NEW FRONTIERS IN AUTOMATION: A Drug-Dealing Robot That Upends the Pharmacy Model.
For all the emphasis on design in the business world, there are entire classes of objects and experiences that feel stuck in time. Take a trip to the pharmacy—you wait in line, peruse the latest celebrity scandal in US Weekly, ponder whether peanut M&M’s purchased at the pharmacy count as health food, and pray that no embarrassing instructions accompany your meds.

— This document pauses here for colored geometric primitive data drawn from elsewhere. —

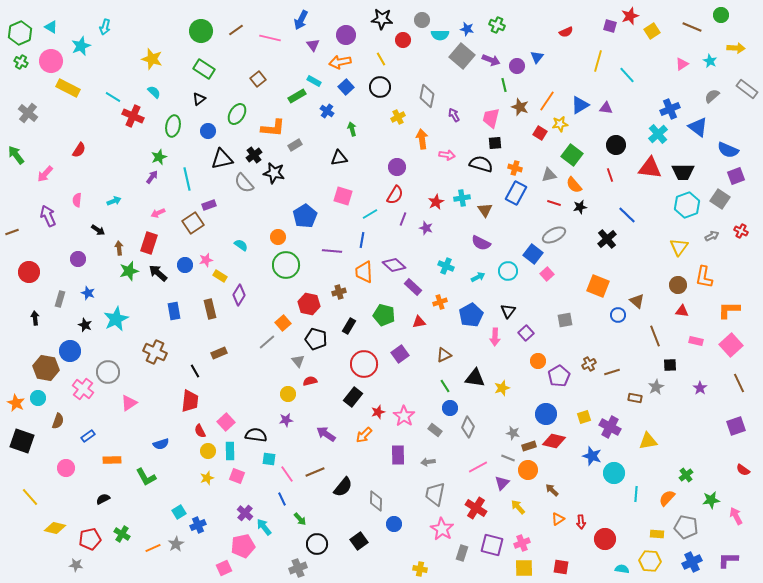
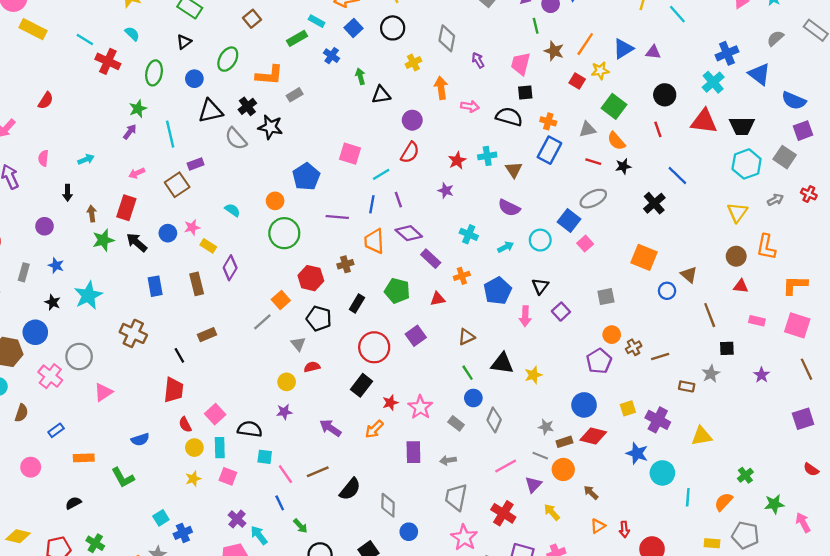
black triangle: (339, 158) -> (381, 95), moved
purple line: (403, 219) -> (398, 200), moved, turned -40
black arrow: (98, 230) -> (68, 193), turned 56
pink square: (731, 345) -> (797, 325), turned -30
orange circle: (538, 361) -> (612, 335), moved

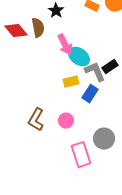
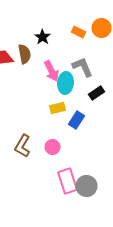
cyan ellipse: (79, 57) -> (66, 83), turned 60
gray L-shape: (95, 72) -> (82, 67), moved
gray circle: (104, 139) -> (86, 186), moved

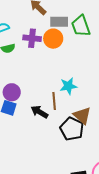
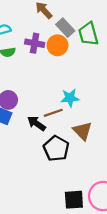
gray rectangle: (59, 22) -> (65, 28), turned 42
brown line: (54, 101) -> (53, 113), turned 72
black pentagon: (72, 129) -> (56, 148), moved

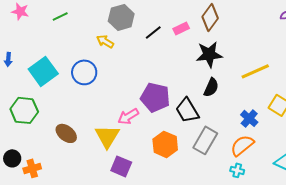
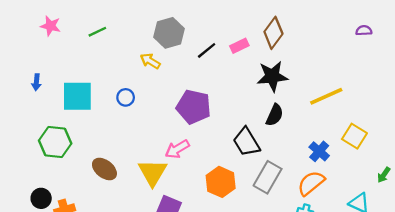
cyan square: (43, 71) -> (77, 96), turned 36
blue circle: (84, 72) -> (126, 97), size x0.6
purple pentagon: (155, 97) -> (194, 107), moved

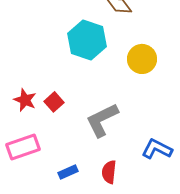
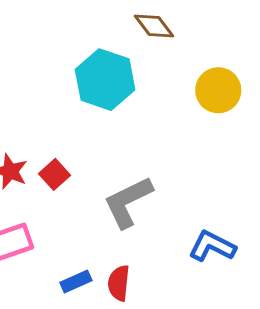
yellow circle: (142, 59) -> (218, 90), moved
red semicircle: (109, 172) -> (119, 283), moved

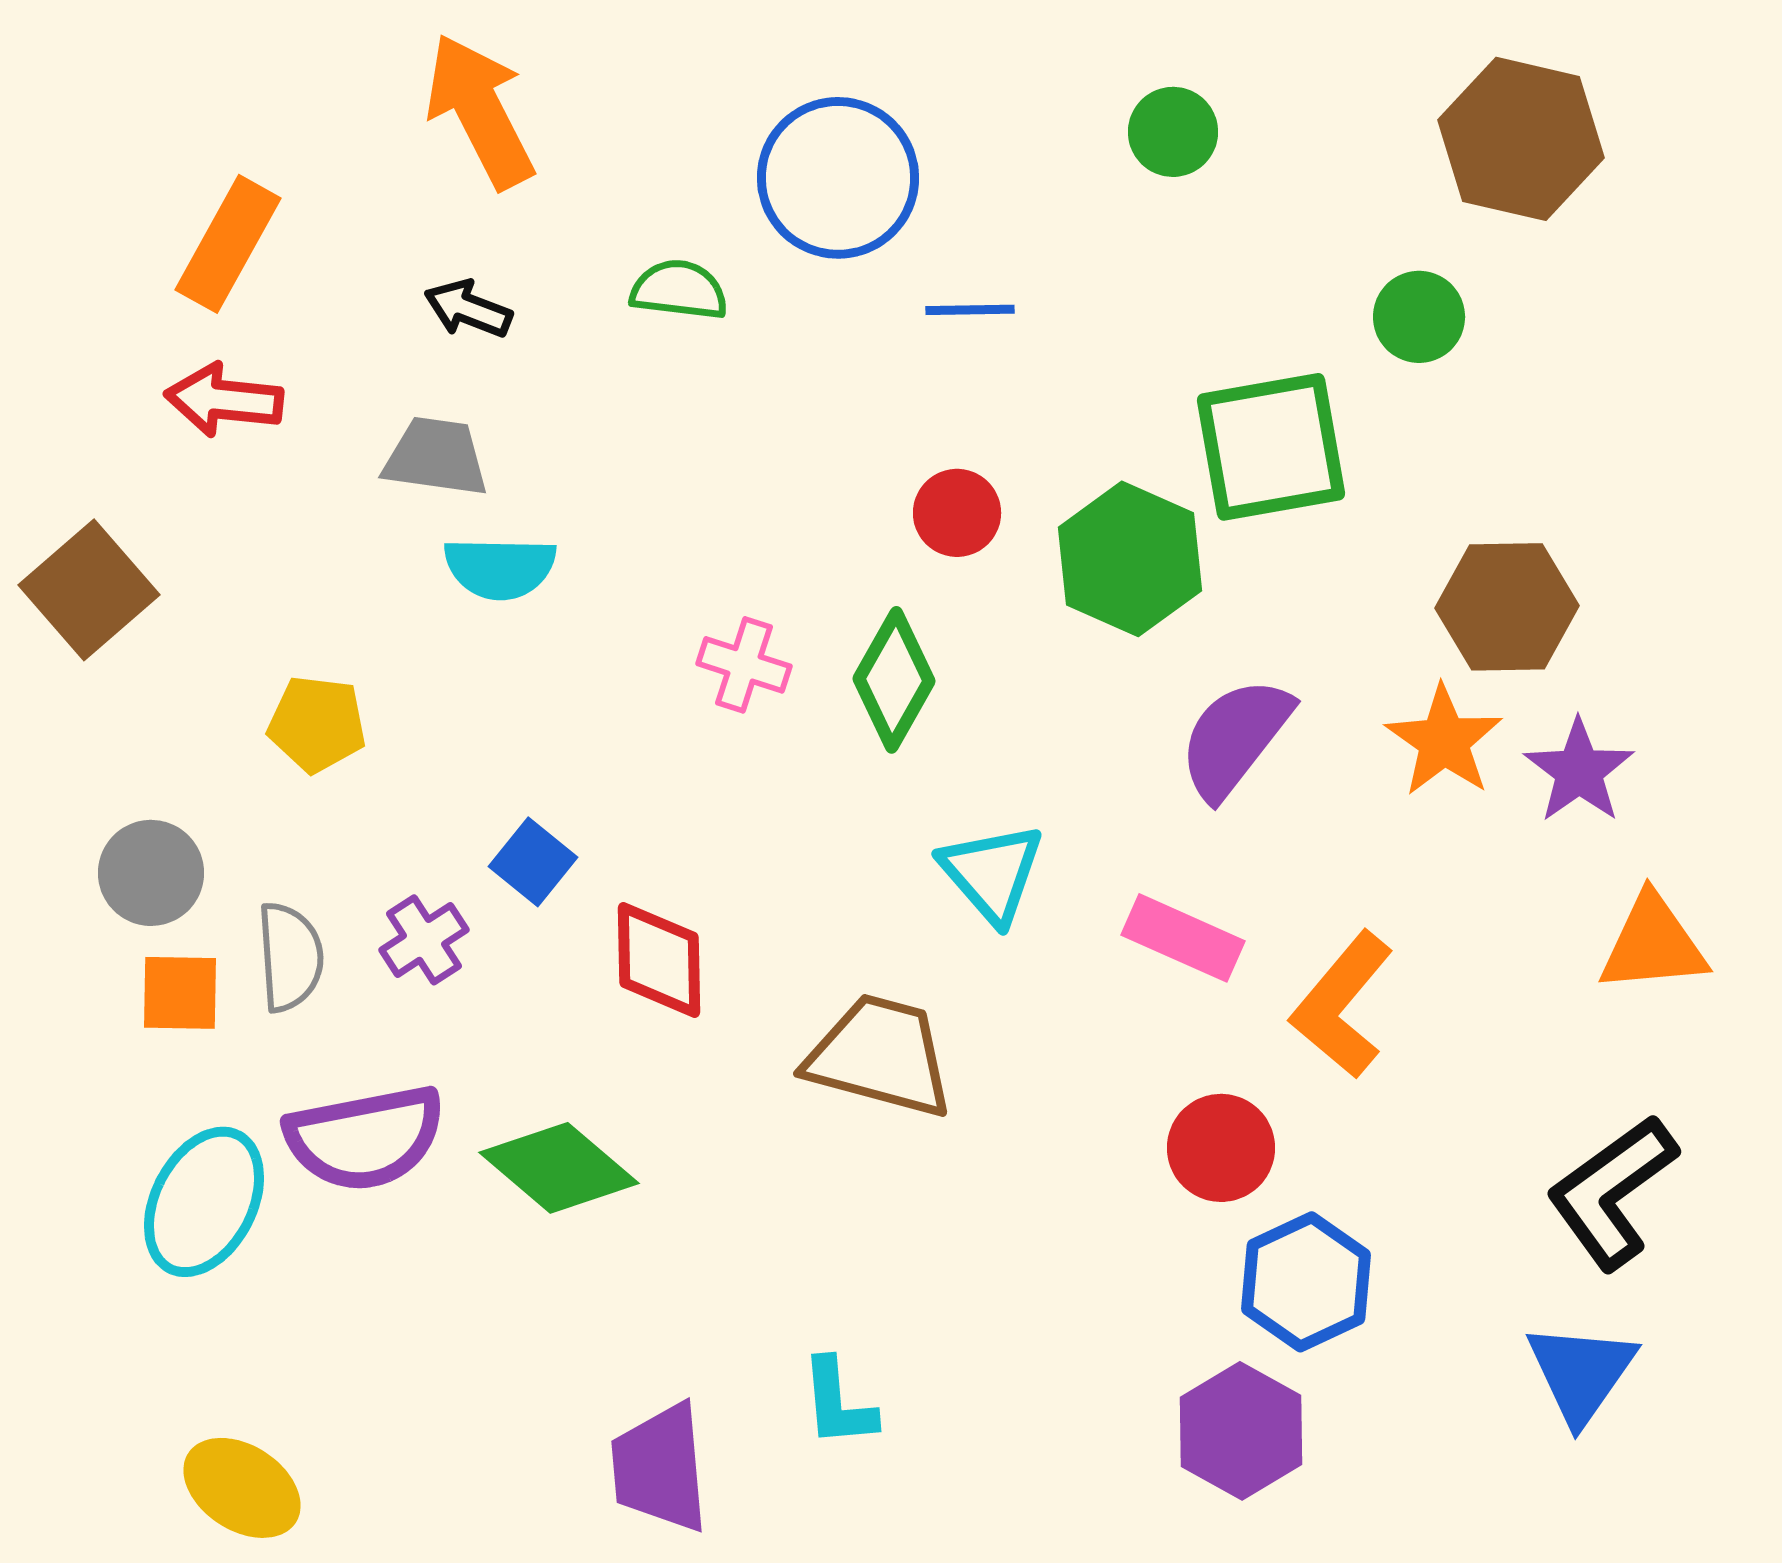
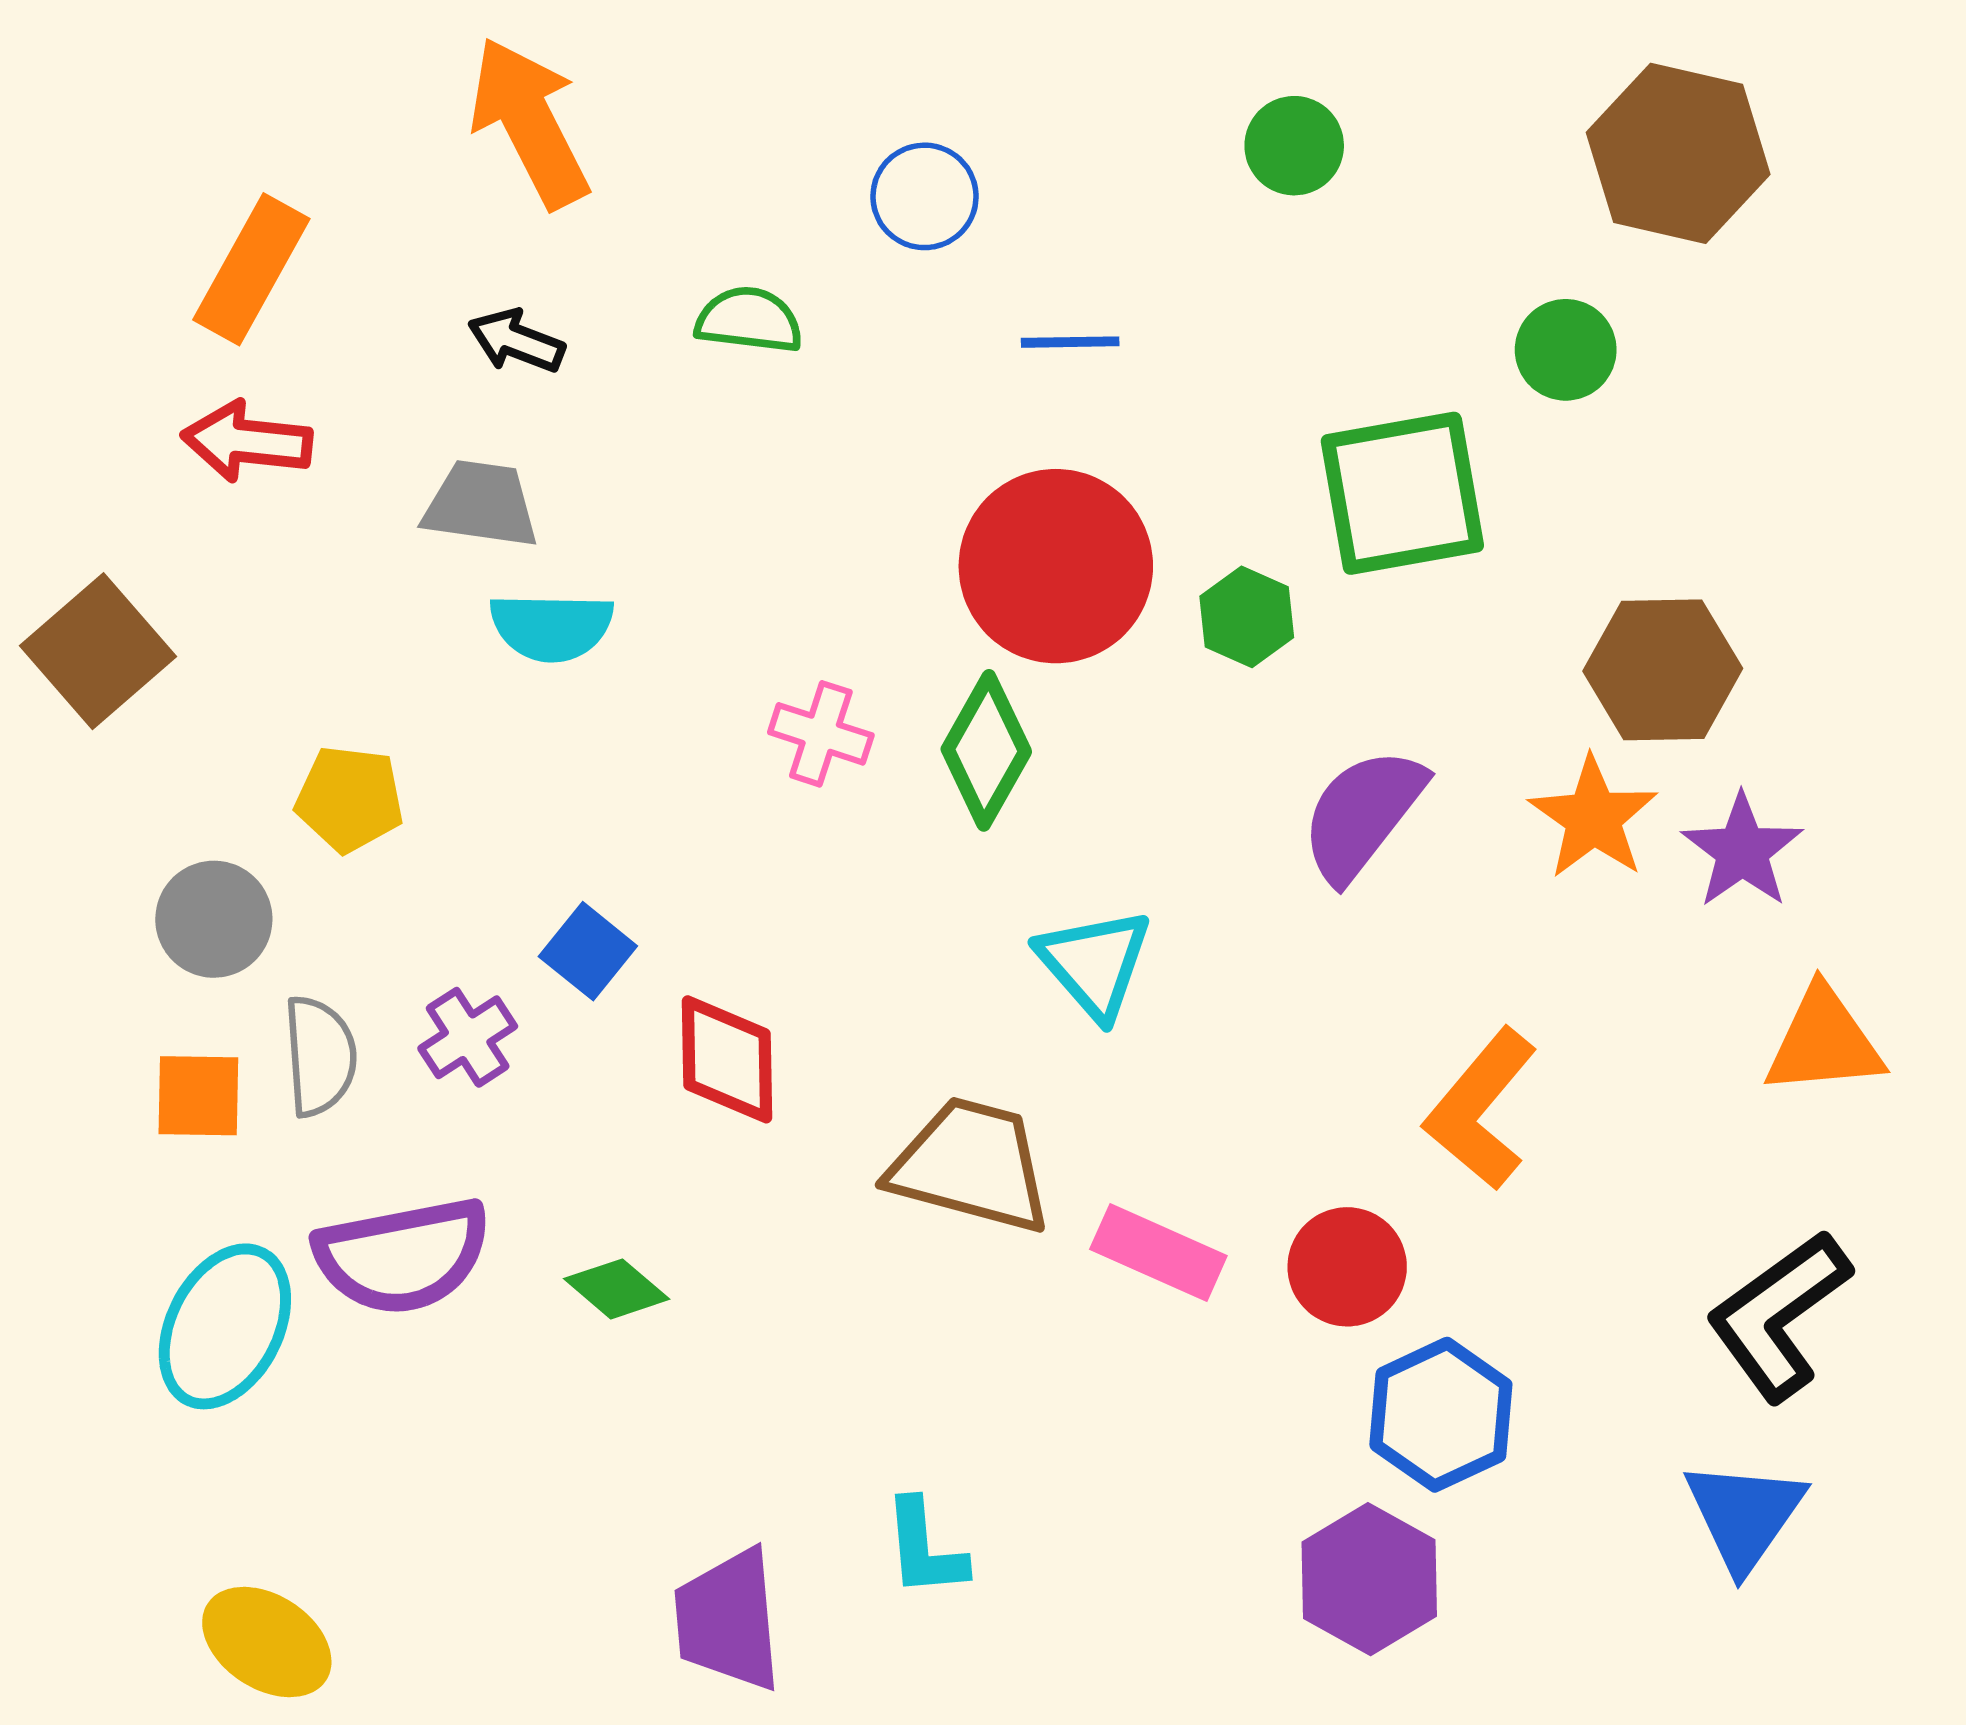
blue circle: (838, 178) -> (925, 196), size x0.6
red circle: (957, 513) -> (1056, 566), size x2.0
green hexagon: (1130, 559) -> (1247, 617), size x0.6
gray circle: (151, 873) -> (214, 919), moved
pink rectangle: (1183, 938) -> (1158, 1252), moved
green diamond: (559, 1168) -> (617, 1289), size x0.6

A startup pharmacy called PillPack hopes to change this archaic process. For $20 a month, PillPack will deliver prescription drugs to patients with the efficiency of Amazon Prime. Pillpack came to life thanks to a new incubator program at the famed design consultancy IDEO and the core of their service is a small blue box that organizes all of your med into “dose packets,” little plastic baggies marked with the date and time they’re to be taken. A jumble of amber bottles are replaced by an efficient to-do list made of drugs.
This simple innovation makes life easier for seniors who can be a bit forgetful and have difficulty with bottles. Younger patients with active lifestyles and chronic diseases can just pull as many packets as they need and go. The trail of empty packets means there is never any doubt about missed doses, and each order comes with a custom infographic that shows a full color picture of each pill, explains what it does, and clarifies any special instructions. Ointments, inhalers, and other non-pill products are included in the box as well. All told, PillPack means you’ll never have to help your grandma sort pills into a tacky day-of-the-week organizer again. . . .
The technical backbone of PillPack is a suite of drug-dealing robots. A large, beige machine in PillPack’s New Hampshire office is filled with a cornucopia of curatives which are dispensed into the plastic packets. The strip of dose packs is then fed through another robot that reviews each plastic packet for quality control purposes before a team of pharmacists double check the prescriptions and send them off to patients.
Robot dispensers aren’t new, but this business model is.